Blearily opening my eyes, I realized that there was no way that he was going to be able to drive home tonight. He could barely keep his eyes focused on me and we sat dumbly eyeing each other as I internally struggled over what to do. Should I ask him to stay?
"Do you want to stay?" I knew that I didn't want him to go if he couldn't drive safely. Partly I wanted him to stay for selfish reasons also.
"You let me stay? Here?" Obviously he was just as confused by my offer as I was. Why was I suddenly willing to let someone in and let them stay the night? Even under practically platonic conditions? We weren't even having sex and yet I was worried about his well-being. By letting him stay, I knew that I was opening myself up to a new host of vulnerabilities. Did this mean that I was welcoming and accepting the fact that we were on our way to having a real, intimate relationship? After I had just let go of another one?
"Yes" I replied watching the sleepy grin bloom on his face. Even when he was tired he managed to mock me with that gaze of his. "But I'll get you a blanket and a pillow- for the couch."

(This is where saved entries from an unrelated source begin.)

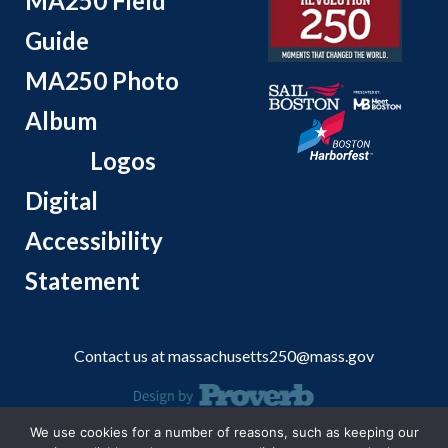
MA250 Field
Guide
MA250 Photo
Album
Logos
Digital
Accessibility
Statement
Contact us at
massachusetts250@mass.gov
We use cookies for a number of reasons, such as keeping our
© 2026 Massachusetts Office of Travel and Tourism.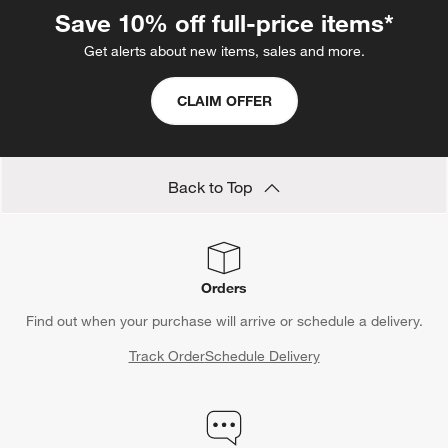
without the unnecessary chaos. Say goodbye to traditional
Save 10% off full-price items*
demolition and embrace the future of seamless
home reno
solutions with Crate and Barrel.
Get alerts about new items, sales and more.
CLAIM OFFER
Back to Top
Orders
Find out when your purchase will arrive or schedule a delivery.
Track Order
Schedule Delivery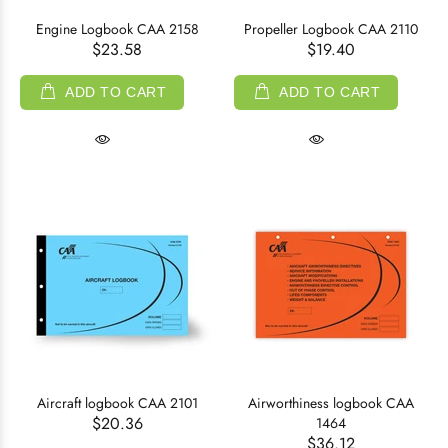
Engine Logbook CAA 2158
Propeller Logbook CAA 2110
$23.58
$19.40
ADD TO CART
ADD TO CART
Aircraft logbook CAA 2101
Airworthiness logbook CAA
$20.36
1464
$36.12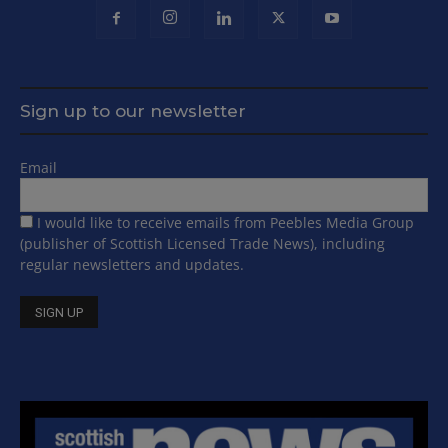
Sign up to our newsletter
Email
I would like to receive emails from Peebles Media Group
(publisher of Scottish Licensed Trade News), including
regular newsletters and updates.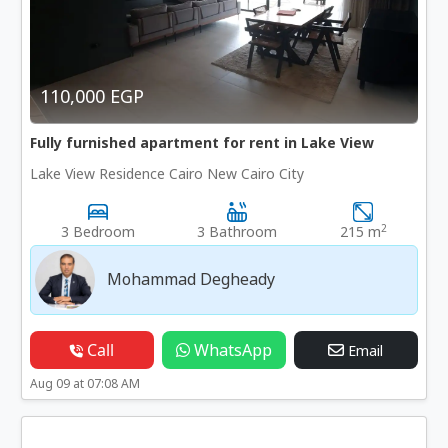
110,000 EGP
Fully furnished apartment for rent in Lake View
Lake View Residence Cairo New Cairo City
2
3 Bedroom
3 Bathroom
215 m
Mohammad Degheady
Call
WhatsApp
Email
Aug 09 at 07:08 AM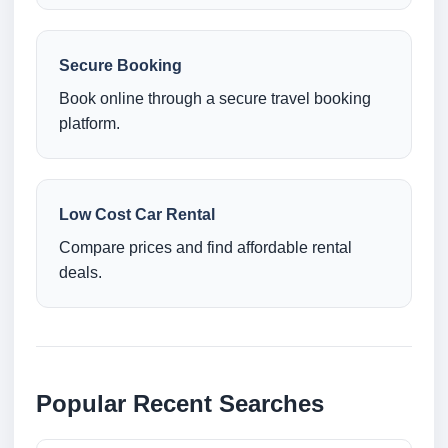
Secure Booking
Book online through a secure travel booking
platform.
Low Cost Car Rental
Compare prices and find affordable rental
deals.
Popular Recent Searches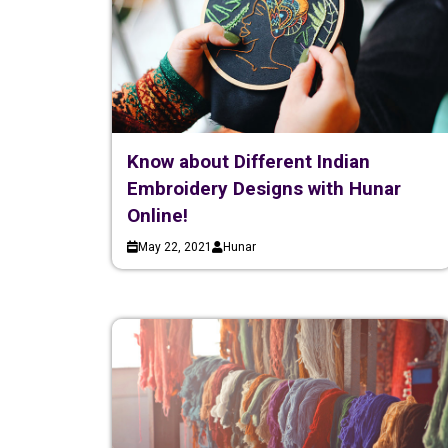
Know about Different Indian
Embroidery Designs with Hunar
Online!
May 22, 2021
Hunar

He looked considerably less pleased with this option but grateful nonetheless. Turning I reminded him of where the bathroom was so that he could get ready to sleep while I went to change into my pajamas and dig up extra linens for him.
When I returned, he was already stripped down to his boxers and undershirt waiting patiently for me and looking half-asleep on his feet. I felt my blood begin to hum again as I took in the sight of him without all of the layers of restrictive clothing in the way. I had never been one for guys as lanky as he was but he somehow managed to pull it off with his lithe muscles and height.
"Here's a pillow and a blanket" I told him suddenly feeling self-conscious in my pajamas under his gaze. The matching cami and shorts were modest but under his gaze I felt exposed like he could see more to me than just fabric and skin.
"Thanks" he nodded. At a loss to what to do, I stepped past him and set the pillow and blanket down on the couch, intending to head off to my bed and sleep off the sudden, intense desire that I was feeling for him. I turned intending to give him a quick goodnight but was startled when I realized that he had moved right behind me, effectively blocking any hope for escape.
"Geno-" my warning was cut off as he hooked an arm around my waist and pulled me close enough for his lips to transcend and nibble on the skin of my neck. I wanted to tell him no but what could I do when my body was responding on its own and obviously telling him yes?
As we stood pressed, chest to chest, I could feel my body straining for his and becoming more aroused with every flick of his tongue against my skin. When his mouth finally claimed mine, it was all I could do not to sigh in satisfaction against his lips. Lord knows he didn't need even more motivation to continue kissing me.
"We should stop" I said pulling my face back and taking a quick gulp of air. It wasn't that I really wanted to stop kissing him but if and when we finally took the next step, I wanted to be awake for what I predicted would be a memorable time.
He groaned in annoyance but took a step back giving me a kiss on the cheek as a chaste goodnight. I double-checked the lock on the door as per my nightly ritual and then quickly walked past him and into the safe confines of my bedroom.
Luckily I was too tired to stay up for long and quickly fell asleep trying not to think or dream about the man over in the next room.